Imbas Kasus Sengketa Tanah Eks Wapres Jusuf Kalla, Anggota DPR Sindir: Apa Lagi Rakyat Kecil

Sengketa tanah yang menyeret nama Jusuf Kalla ikut disorot Anggota Komisi II DPR, Azis Subekti. Azis beri sindiran ke pemerintah.

Tribun Timur
SENGKETA TANAH JK - Jusuf Kalla turun langsung meninjau lahan proyek PT Hadji Kalla di Jl Metro Tanjung Bunga, Kecamatan Tamalate, Kota Makassar, Rabu (5/11/2025) pagi. 
Ringkasan Berita:
  • Sengketa lahan antara PT Hadji Kalla dan GMTD menegaskan bahwa masalah pertanahan masih rawan malaadministrasi.
  • Azis Subekti menyebut kasus yang menimpa Jusuf Kalla sebagai bukti bahwa siapapun bisa menjadi korban buruknya tata kelola tanah.
  • Data 2024–2025 menunjukkan ribuan sengketa tanah belum terselesaikan, dengan masyarakat kecil sebagai kelompok paling rentan.

 

SURYA.co.id - Anggota Komisi II DPR, Azis Subekti, kembali menyoroti persoalan pertanahan setelah pengadilan memenangkan PT Gowa Makassar Tourism Development (GMTD) Tbk dalam sengketa dengan PT Hadji Kalla, perusahaan yang berafiliasi dengan Wakil Presiden ke-10 dan ke-12 RI, Jusuf Kalla (JK).

Menurut Azis, situasi ini memperlihatkan bahwa persoalan administrasi pertanahan yang amburadul di masa lalu dan praktik mafia tanah bukanlah isu remeh, melainkan ancaman nyata bagi masyarakat.

"Kalau seorang mantan Wakil Presiden saja bisa menjadi korban salah kelola administrasi pertanahan, apalagi rakyat kecil yang tidak punya akses kuasa dan jaringan," ujarnya, Jumat (14/11/2025), melansir dari Kompas.com.

Ia menekankan bahwa maraknya kasus tanah yang terungkap beberapa tahun terakhir memvalidasi dugaan banyak pihak terkait keterlibatan oknum internal lembaga pertanahan pada masa lalu.

Azis menyebutkan bahwa kemunculan sertifikat ganda, tumpang-tindih data, hingga proses administrasi yang gelap telah memicu ketidakpastian hukum yang merugikan banyak warga dan mengikis kepercayaan publik terhadap negara.

Azis menjelaskan bahwa persoalan yang dialami JK bukan fenomena tunggal.
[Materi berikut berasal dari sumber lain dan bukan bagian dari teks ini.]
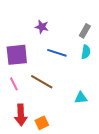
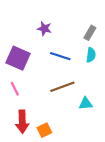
purple square: (17, 55) -> (18, 58), turned 30
brown line: (42, 82) -> (62, 87), moved, turned -50

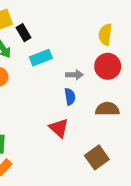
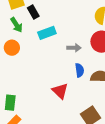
blue semicircle: (70, 97) -> (80, 70), moved

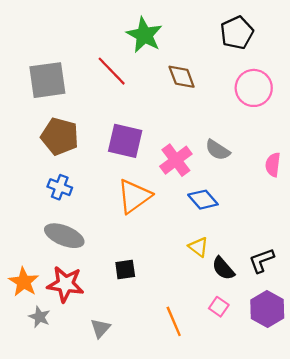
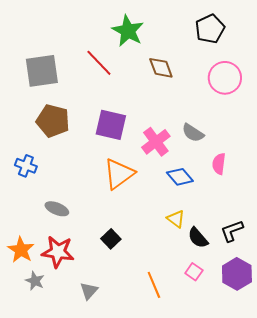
pink semicircle: (273, 165) -> (219, 164), moved
blue cross: (60, 187) -> (26, 166), moved
gray ellipse: (64, 236) -> (57, 209), size x0.7
black square: (125, 269) -> (111, 239), turned -36

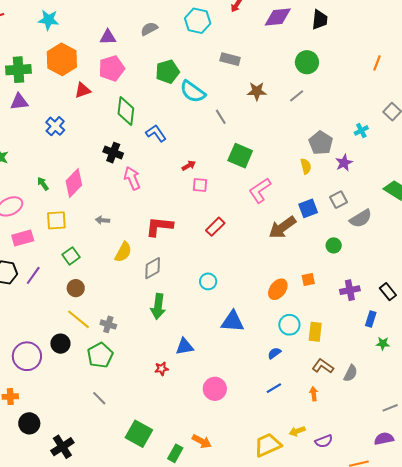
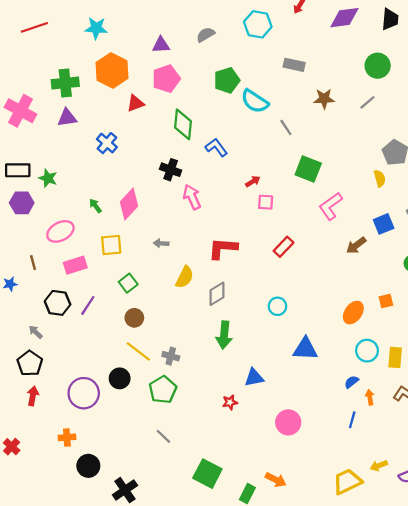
brown arrow: (282, 227) -> (356, 245), size x0.7
blue line: (274, 388) -> (352, 420), turned -42
orange arrow: (314, 394) -> (370, 397), moved

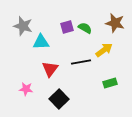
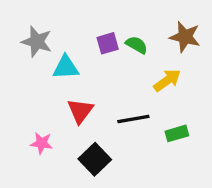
black line: (81, 62) -> (133, 119), moved

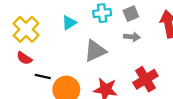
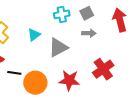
cyan triangle: (69, 23) -> (34, 35), moved

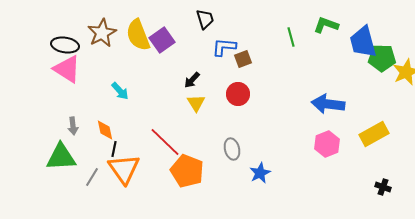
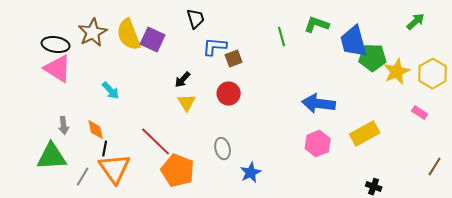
purple square: (162, 40) -> (153, 40), turned -30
Ia mengungkapkan data nasional mengenai konflik pertanahan.

"Kasus sertifikat ganda yang menimpa Pak Jusuf Kalla berasal dari produk administrasi lama BPN.
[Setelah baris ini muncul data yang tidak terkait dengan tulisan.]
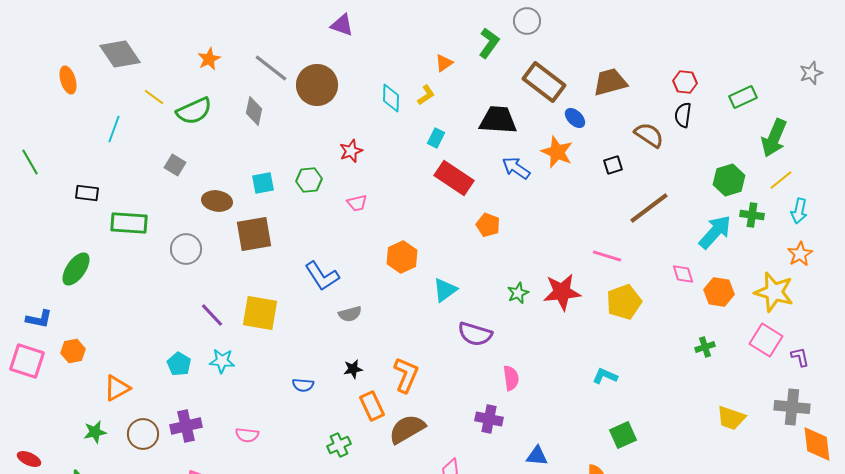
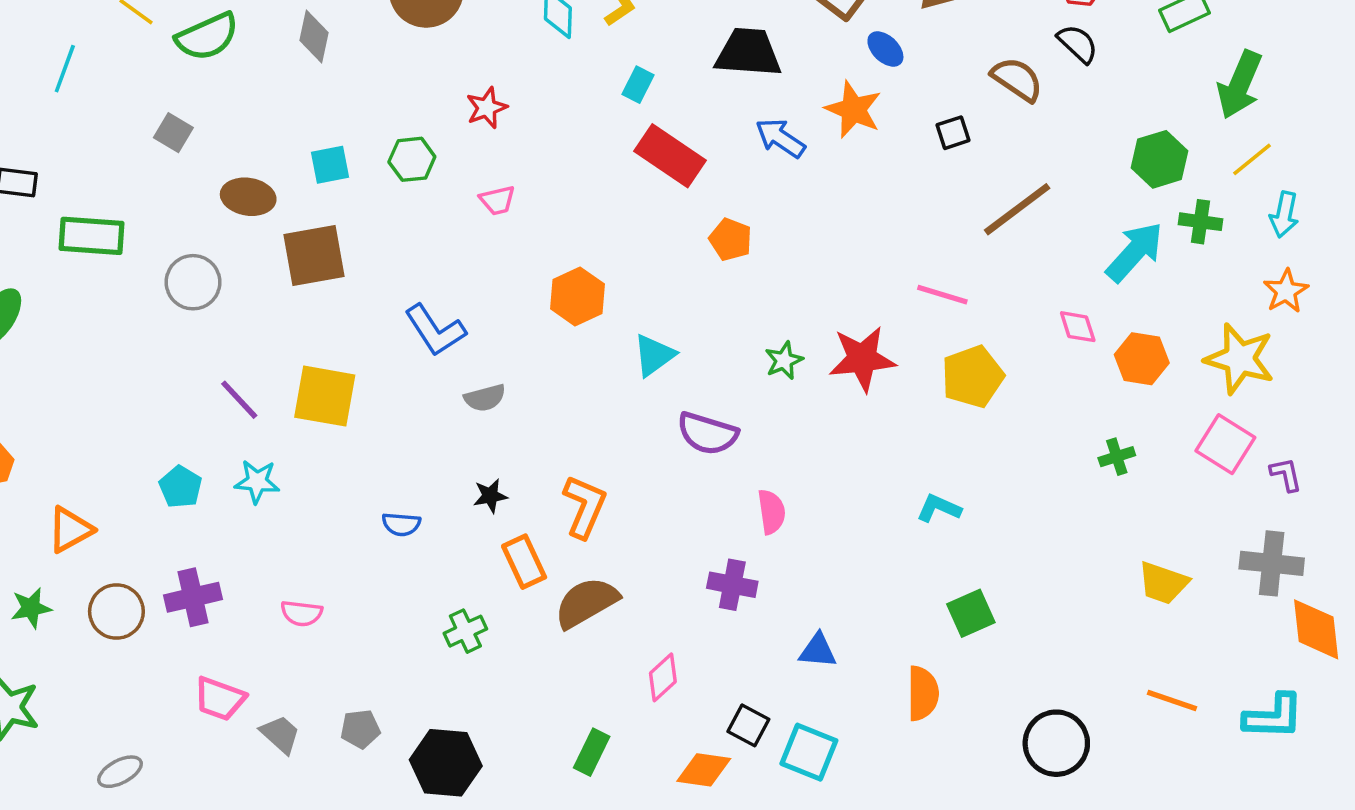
black semicircle: (683, 115) -> (1078, 44), turned 125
Ini bukan kasus tunggal. Data nasional mencatat sedikitnya 11.083 sengketa tanah, 506 konflik, dan 24.120 perkara tanah pada 2024, dengan tingkat penyelesaian baru sekitar 46,88 persen. Sampai bulan Oktober 2025, Kementerian ATR/BPN mencatat 6.015 kasus pertanahan yang diterima dan 50 persen sudah diselesaikan," jelasnya.

Dari angka tersebut, Azis menggarisbawahi bahwa lebih dari separuh kasus masih belum tuntas dan berpotensi menimbulkan konflik baru.

Politikus Gerindra itu menyebutkan bahwa masyarakat kecil menanggung risiko paling besar dalam situasi seperti ini.

Pada 2024 saja terdapat lebih dari dua ribu kasus pertanahan yang menyangkut petani, nelayan, dan kelompok masyarakat lainnya. Bagi Azis, situasi ini menunjukkan pentingnya kehadiran negara yang lebih proaktif.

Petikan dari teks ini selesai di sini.